ISRAEL: Water woes
Israel's geographic location, steady population increase and rising living standards place a chronic strain on the country's limited water resources. Now, four consecutive years of drought are pushing the water problem into a full-blown crisis.
The shortage touches all areas of life -- agriculture and the environment as well as personal hygiene. Twenty-five years ago, "Raful," as then-agriculture-minister Rephael Eitan was known, proposed that Israelis shower in pairs. Fun as that may be, long-term national planning would have been more effective, according to a parliamentary inquiry committee on the Israeli water sector in 2002. More recently, national infrastructures minister Benjamin Ben-Eliezer initiated an emergency plan that will, among other things, dramatically increase the country's desalinization capabilities.
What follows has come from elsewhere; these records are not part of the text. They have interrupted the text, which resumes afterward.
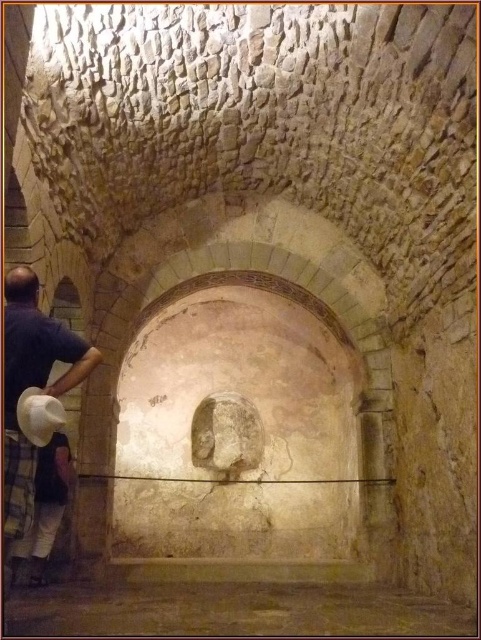 You are standing in the historical interior and want to place a small decorative item between the two points, point [8,358] and point [35,401]. Which point should you start placing the item closer to to ensure it is nearer to the camera?

You should start placing the item closer to point [8,358] because it is further to the camera than point [35,401].

You are standing in the ancient chamber and want to place your white fabric hat at left on the smooth stone wall at center. Is the wall within reach from where you are standing?

The smooth stone wall at center is to the right of white fabric hat at left, so the wall is positioned to the right of where you are standing. Since the wall is adjacent to your current position, it should be within reach.

Looking at this image, you are an interior designer planning to hang a decorative item on the wall. Given the smooth stone wall at center and the white felt cowboy hat at lower left, which object would be more suitable for hanging a heavy item?

The smooth stone wall at center is positioned under the white felt cowboy hat at lower left, making it a more stable surface for hanging heavy items as it is structurally lower and can support weight better. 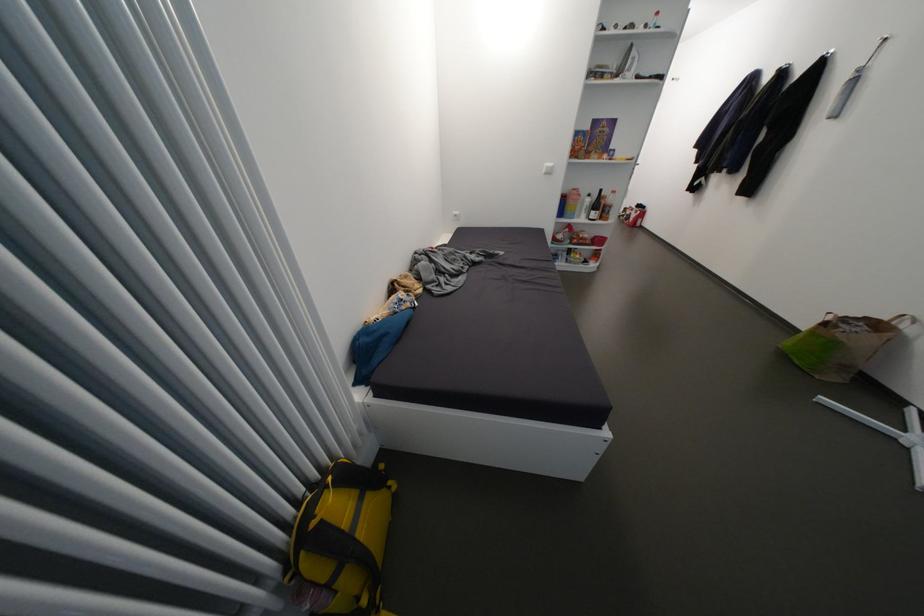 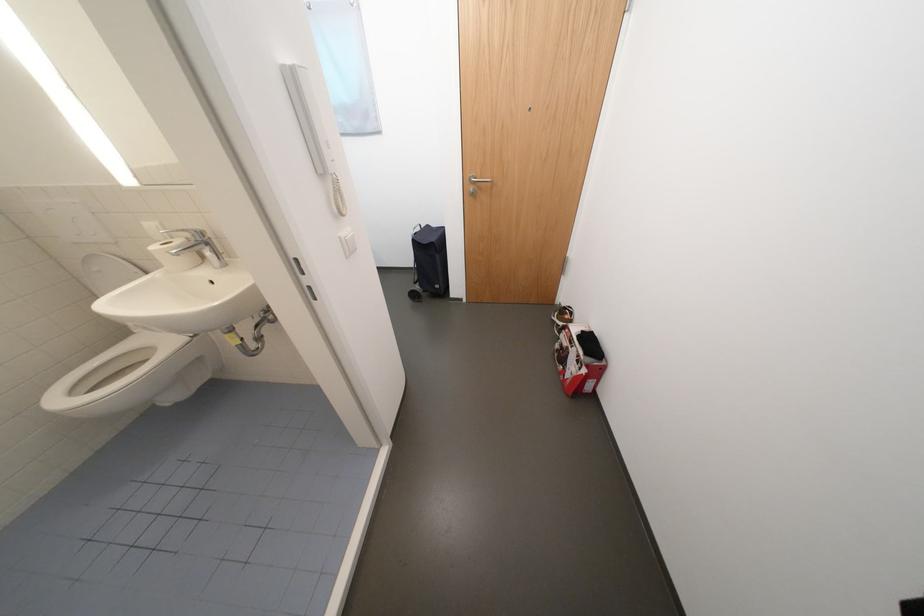 The point at (x=647, y=214) is marked in the first image. Where is the corresponding point in the second image?

(592, 371) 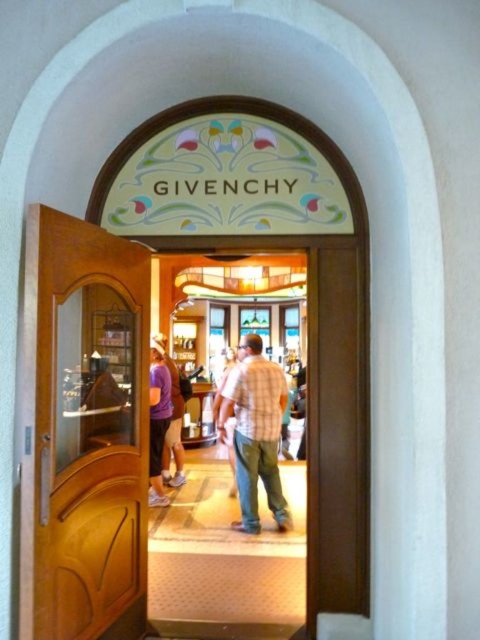 You are a customer in a store and see the plaid shirt at center and the purple fabric pants at center displayed in the window of the GIVENCHY doorway. If you want to grab the item that is on the left side of the display, which one should you choose?

The purple fabric pants at center are on the left side of the display since the plaid shirt at center is to the right of them.

You are a delivery person trying to enter the store through the wooden door at left. The plaid shirt at center is hanging on a rack blocking the doorway. Can you walk through the doorway without bending down?

The wooden door at left is taller than plaid shirt at center, so the doorway is tall enough to walk through without bending down.

You are standing in front of the arched doorway with the GIVENCHY sign above it. You need to locate the wooden door at left. Where exactly is it positioned relative to the GIVENCHY sign?

The wooden door at left is positioned at point (83, 438) relative to the GIVENCHY sign. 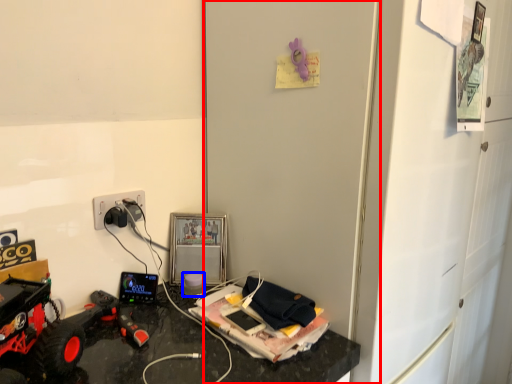 Question: Which object appears farthest to the camera in this image, door (highlighted by a red box) or toy (highlighted by a blue box)?

Choices:
 (A) door
 (B) toy

Answer: (B) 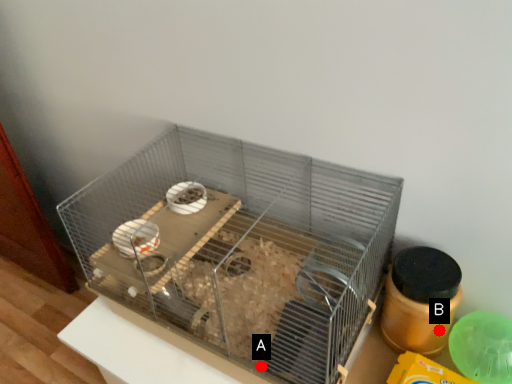 Question: Two points are circled on the image, labeled by A and B beside each circle. Which point is closer to the camera taking this photo?

Choices:
 (A) A is closer
 (B) B is closer

Answer: (A) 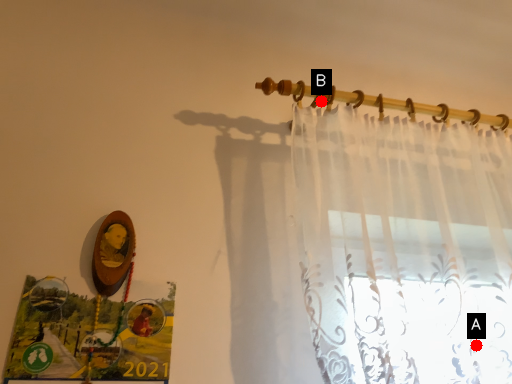 Question: Two points are circled on the image, labeled by A and B beside each circle. Which of the following is the closest to the observer?

Choices:
 (A) A is closer
 (B) B is closer

Answer: (A)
Israelis are aware of the problem, even if not everyone applies themselves to conservation. Many actually listen when weather reporters speak animatedly about how much rain fell where, and monitoring the water level in the Kinneret -- the country's only natural freshwater lake-- is something of a national sport. Some websites affectionately indicate the sorry levels with a rubber duck bobbing up and down.
- Cutting shower time by two minutes saves about 10 gallons of water.
- Closing a dripping faucet saves 16.
- Using the toilet economy-flush saves about 5 gallons a day.
The average Israeli uses about 42 gallons of water per day; the campaign hopes to encourage a 10% cut.
Israel's neighbors are in a similar predicament. Syria is experiencing the worst drought in 40 years with devastating effects on farming.
Water, like other resources, has strategic importance both regionally and globally. Last week, Environmental Protection Agency administrator Stephen Johnson met with Israeli officials; in addition to renewable energy issues, the sides discussed cooperation in protecting Israel's water sources. Israel has good cooperation with Jordan on water issues, but the Euro-Mediterranean ministerial conference on water, scheduled for this week in Jordan, was postponed due to disputes between Israel and the Arab League.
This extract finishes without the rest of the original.